JAKARTA, WWB.CO.ID – Banjir kemukiman bisa terjadi di pesisir selatan Jawa Barat, Jawa Tengah, dan Daerah Istimewa Yogyakarta (DIY) dari 18 sampai 24 Mei 2023. Oleh sebab itu, Badan Meteorologi, Klimatologi, dan Geofisika (BMKG) mengimbau masyarakat untuk waspada.

Pasalnya, fenomena fase bulan baru yang bersamaan dengan Perigee (kondisi saat bulan berada di titik terdekat dengan bumi) pada 19 Mei 2023 dapat meningkatkan tinggi pasang air laut maksimum,” ungkap Kepala Kelompok Teknisi BMKG Stasiun Meteorologi Tunggul Wulung Cilacap Teguh Wardoyo di Cilacap, Jawa Tengah, seperti dilansir dari Antaranews.

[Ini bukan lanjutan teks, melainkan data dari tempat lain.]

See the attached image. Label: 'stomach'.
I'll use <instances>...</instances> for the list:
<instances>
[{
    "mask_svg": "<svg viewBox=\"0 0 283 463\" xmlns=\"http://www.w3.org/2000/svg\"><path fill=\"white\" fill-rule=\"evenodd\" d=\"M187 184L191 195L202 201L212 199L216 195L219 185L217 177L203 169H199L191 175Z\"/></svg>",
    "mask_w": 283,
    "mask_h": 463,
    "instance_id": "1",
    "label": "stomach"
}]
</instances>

Menurutnya, peningkatan ketinggian pasang air laut maksimum ini yang berpotensi mengakibatkan terjadinya rob atau banjir pesisir.

“Berdasarkan pantauan data tinggi air dan prediksi pasang surut, rob berpotensi terjadi di pesisir selatan Sukabumi, pesisir selatan Cianjur, pesisir selatan Garut, pesisir selatan Tasikmalaya, pesisir selatan Pangandaran, pesisir selatan Cilacap, pesisir selatan Kebumen, pesisir selatan Purworejo, dan pesisir selatan Yogyakarta,” paparnya.

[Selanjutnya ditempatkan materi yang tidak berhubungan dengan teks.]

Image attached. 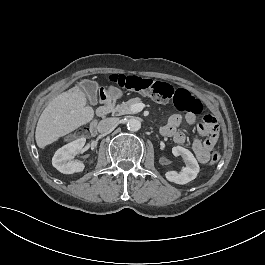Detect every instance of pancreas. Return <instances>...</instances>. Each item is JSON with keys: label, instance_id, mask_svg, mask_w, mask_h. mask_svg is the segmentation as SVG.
Segmentation results:
<instances>
[{"label": "pancreas", "instance_id": "1", "mask_svg": "<svg viewBox=\"0 0 265 265\" xmlns=\"http://www.w3.org/2000/svg\"><path fill=\"white\" fill-rule=\"evenodd\" d=\"M142 103L141 97L131 98L126 102H122L118 104L115 108H110L113 114L123 115V114H130L132 113L130 110L131 105Z\"/></svg>", "mask_w": 265, "mask_h": 265}]
</instances>
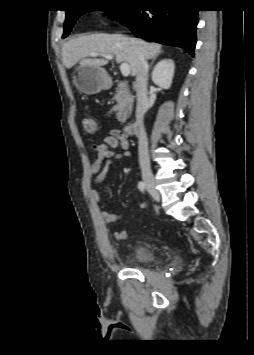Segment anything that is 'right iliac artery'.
Segmentation results:
<instances>
[{
	"instance_id": "obj_1",
	"label": "right iliac artery",
	"mask_w": 254,
	"mask_h": 355,
	"mask_svg": "<svg viewBox=\"0 0 254 355\" xmlns=\"http://www.w3.org/2000/svg\"><path fill=\"white\" fill-rule=\"evenodd\" d=\"M138 189L141 191V192H145V189H146V186H145V183L144 182H142V181H140L139 183H138Z\"/></svg>"
}]
</instances>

Ia mengatakan bahwa rob berpeluang terjadi pada hari dan jam yang berbeda di daerah-daerah pesisir tersebut. Gelombang di perairan selatan Jawa Barat, perairan selatan Jawa Tengah, dan perairan selatan Yogyakarta diprakirakan berkisar 2,5 sampai empat meter atau tergolong tinggi dari 18 sampai 19 Mei 2023.

“Khusus untuk pasang maksimum di pantai Cilacap pada Hari Jumat (19/5) diprakirakan akan terjadi pada pukul 08.00 WIB dengan tinggi dua meter,” katanya.

Selain itu aktivitas masyarakat di daerah pesisir dipastikan terganggu, seperti halnya kegiatan bongkar muat barang di pelabuhan, serta kegiatan usaha tambak garam dan budi daya perikanan darat.

Oleh karena itu, Ia mengimbau masyarakat waspada dan siaga menghadapi dampak gelombang tinggi dan pasang maksimum air laut.